I remember the day Princess Diana passed away very clearly. My son was a baby and my mother was visiting from Canada. We sat up for hours watching the news waiting to hear word that she would be okay. It was unimaginable that she would not be fine. It truly was a shocking day.
I had the honor of meeting Princess Diana when I was a young girl. She came on an official visit to Halifax, where my family was living, and I remember standing tin the rain for a very long time to get a glimpse of her up close. She walked by in two seconds but I treasure seeing her.
She was beautiful and I loved her. I followed her life and felt her heartache as the fairytale ended. She was a remarkable woman and I was devastated when she died. I was a new mother, inspired by how much she loved her kids, and the harsh reality was that there are no guarantees.
The passing of Princess Diana really shaped who I was to become as a mother. I did everything for my kid with the thought that if I were to suddenly pass away, he would know exactly how much I loved him. My life with my son has been about building a history, not just living a life.
I am blessed to be a mother to this boy, and we live a life of no fear in terms of saying how we feel. He knows how much I love him. I hope to one day hug my great grandchildren, but if I don’t, he will be able to tell them of me in a way that will make me proud, and allow my memory to live forever.
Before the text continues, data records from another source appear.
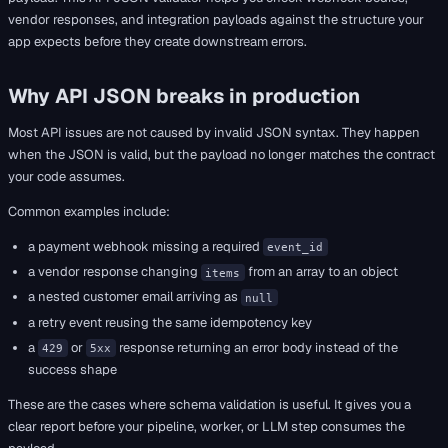
vendor responses, and integration payloads against the structure your
app expects before they create downstream errors.
Why API JSON breaks in production
Most API issues are not caused by invalid JSON syntax. They happen
when the JSON is valid, but the payload no longer matches the contract
your code assumes.
Common examples include:
a payment webhook missing a required
event_id
a vendor response changing
from an array to an object
items
a nested customer email arriving as
null
a retry event reusing the same idempotency key
a
or
response returning an error body instead of the
429
5xx
success shape
These are the cases where schema validation is useful. It gives you a
clear report before your pipeline, worker, or LLM step consumes the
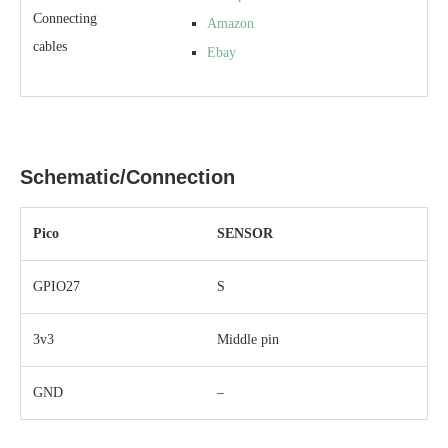
Connecting
Amazon
cables
Ebay
Schematic/Connection
Pico
SENSOR
GPIO27
S
3v3
Middle pin
GND
–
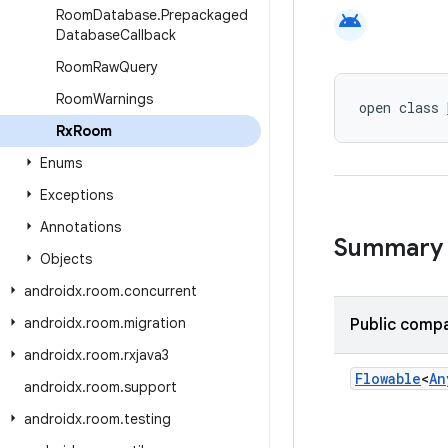
Room
Database
.
Prepackaged
android
Database
Callback
Room
Raw
Query
Room
Warnings
open class 
Rx
Room
Enums
Exceptions
Annotations
Summary
Objects
androidx
.
room
.
concurrent
androidx
.
room
.
migration
Public compa
androidx
.
room
.
rxjava3
Flowable
<
An
androidx
.
room
.
support
androidx
.
room
.
testing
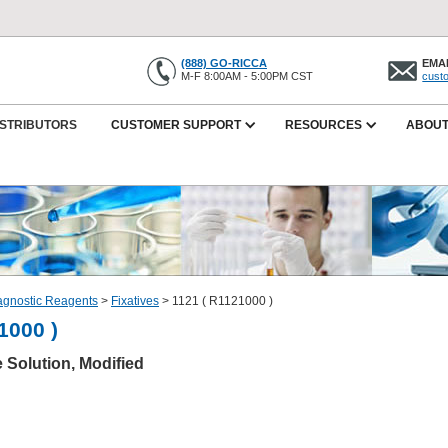
(888) GO-RICCA
EMAI
M-F 8:00AM - 5:00PM CST
cust
ISTRIBUTORS
CUSTOMER SUPPORT
RESOURCES
ABOUT
iagnostic Reagents
>
Fixatives
>
1121 ( R1121000 )
1000 )
e Solution, Modified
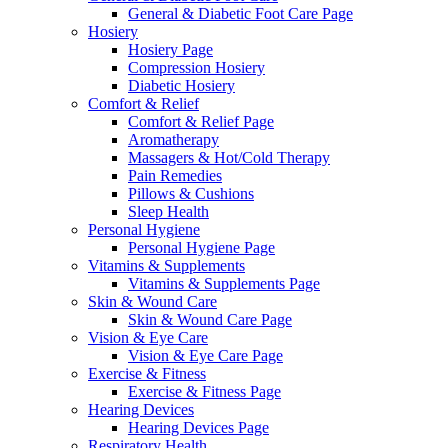
General & Diabetic Foot Care Page
Hosiery
Hosiery Page
Compression Hosiery
Diabetic Hosiery
Comfort & Relief
Comfort & Relief Page
Aromatherapy
Massagers & Hot/Cold Therapy
Pain Remedies
Pillows & Cushions
Sleep Health
Personal Hygiene
Personal Hygiene Page
Vitamins & Supplements
Vitamins & Supplements Page
Skin & Wound Care
Skin & Wound Care Page
Vision & Eye Care
Vision & Eye Care Page
Exercise & Fitness
Exercise & Fitness Page
Hearing Devices
Hearing Devices Page
Respiratory Health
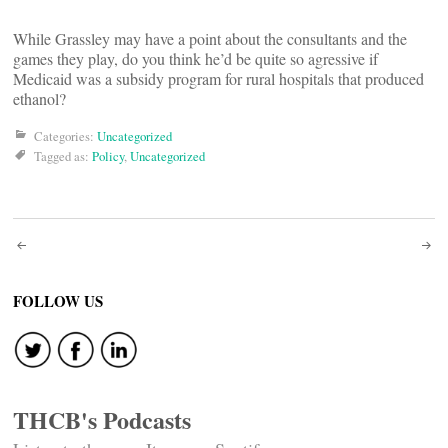
While Grassley may have a point about the consultants and the
games they play, do you think he’d be quite so agressive if
Medicaid was a subsidy program for rural hospitals that produced
ethanol?
Categories:
Uncategorized
Tagged as:
Policy
,
Uncategorized
Post
navigation
FOLLOW US
THCB's Podcasts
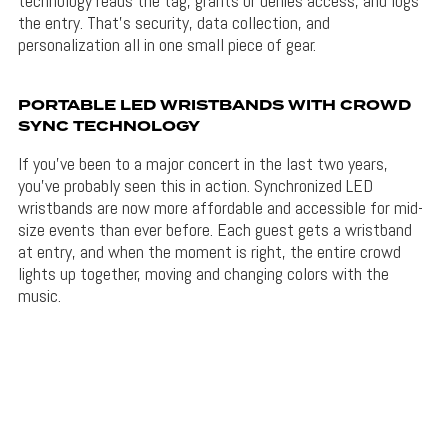
technology reads the tag, grants or denies access, and logs
the entry. That’s security, data collection, and
personalization all in one small piece of gear.
PORTABLE LED WRISTBANDS WITH CROWD
SYNC TECHNOLOGY
If you’ve been to a major concert in the last two years,
you’ve probably seen this in action. Synchronized LED
wristbands are now more affordable and accessible for mid-
size events than ever before. Each guest gets a wristband
at entry, and when the moment is right, the entire crowd
lights up together, moving and changing colors with the
music.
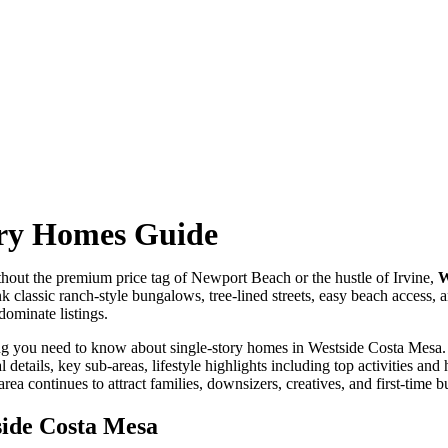
ory Homes Guide
out the premium price tag of Newport Beach or the hustle of Irvine,
W
k classic ranch-style bungalows, tree-lined streets, easy beach access,
dominate listings.
ing you need to know about single-story homes in Westside Costa Mesa. 
l details, key sub-areas, lifestyle highlights including top activities a
ea continues to attract families, downsizers, creatives, and first-time b
side Costa Mesa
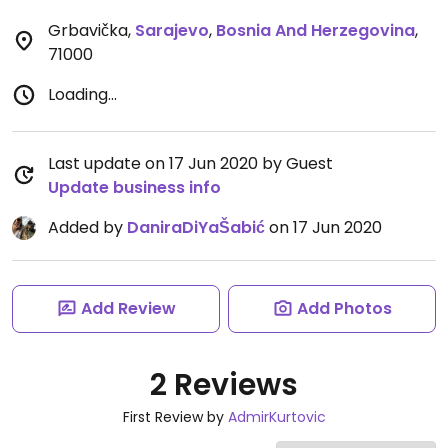
Grbavička
,
Sarajevo
,
Bosnia And Herzegovina
,
71000
Loading...
Last update on 17 Jun 2020 by Guest
Update business info
Added by
DaniraDiYaŠabić
on 17 Jun 2020
Add Review
Add Photos
2 Reviews
First Review by
AdmirKurtovic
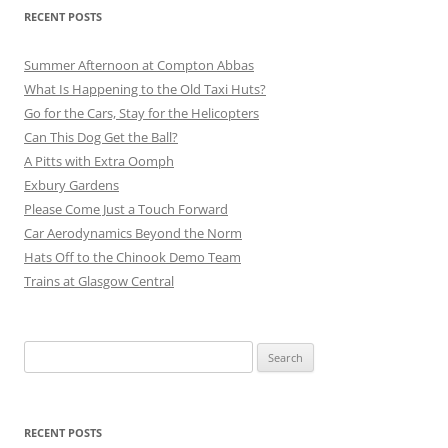
RECENT POSTS
Summer Afternoon at Compton Abbas
What Is Happening to the Old Taxi Huts?
Go for the Cars, Stay for the Helicopters
Can This Dog Get the Ball?
A Pitts with Extra Oomph
Exbury Gardens
Please Come Just a Touch Forward
Car Aerodynamics Beyond the Norm
Hats Off to the Chinook Demo Team
Trains at Glasgow Central
Search
for:
RECENT POSTS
It is sad that Diana is not here to watch her firstborn son get married. She is watching and I’m sure, feels happy for her boy, and touched that he has given Kate her engagement ring. To be honest, at first I thought it was a little creepy that William proposed with that ring.
I spoke with my son about it actually and told him I thought it was odd that she would have a ring that symbolized a marriage that was so unhappy. My brilliant son said it was not about Diana’s marriage, but rather William’s mother. He wanted Kate to have something of his mother’s. I love this kid.
I don’t know if it was on purpose or not, but I think it was lovely Kate wore a blue dress to announce the engagement, just as Diana did. It was a sweet thing, and my hopelessly romantic heart felt is was a gentle nod to Diana. There will be other little nothings along the way that will be special.
Everything that Kate does and says will be compared to Diana and that is daunting. It’s an incredible amount of pressure and I feel for her. She will do fine though, and I hope the press with allow her a moment to breathe, although we know that will never happen.
I heard that Charles and Diana spent a total of 28 days together before they got engaged, compared to the years William and Kate have been together, including living together. To compare the two couples is like comparing apples and oranges but you can’t help it.
I wish William and Kate a life of happiness and peace. I know William loved his mother and she will be a part of wedding. I will watch their wedding and I will cry, just as I did when Diana and Charles got married. I will cry tears of joy for them, and tears of sorrow that Diana is not there.
Being a mother is my greatest joy. I am doing the best I can, and truly believe I am doing a great job. My life as a mom was shaped by the death of Princess Diana and she will forever be in my heart. She taught me to make each day count, to build a history with my child, and to always keep the faith.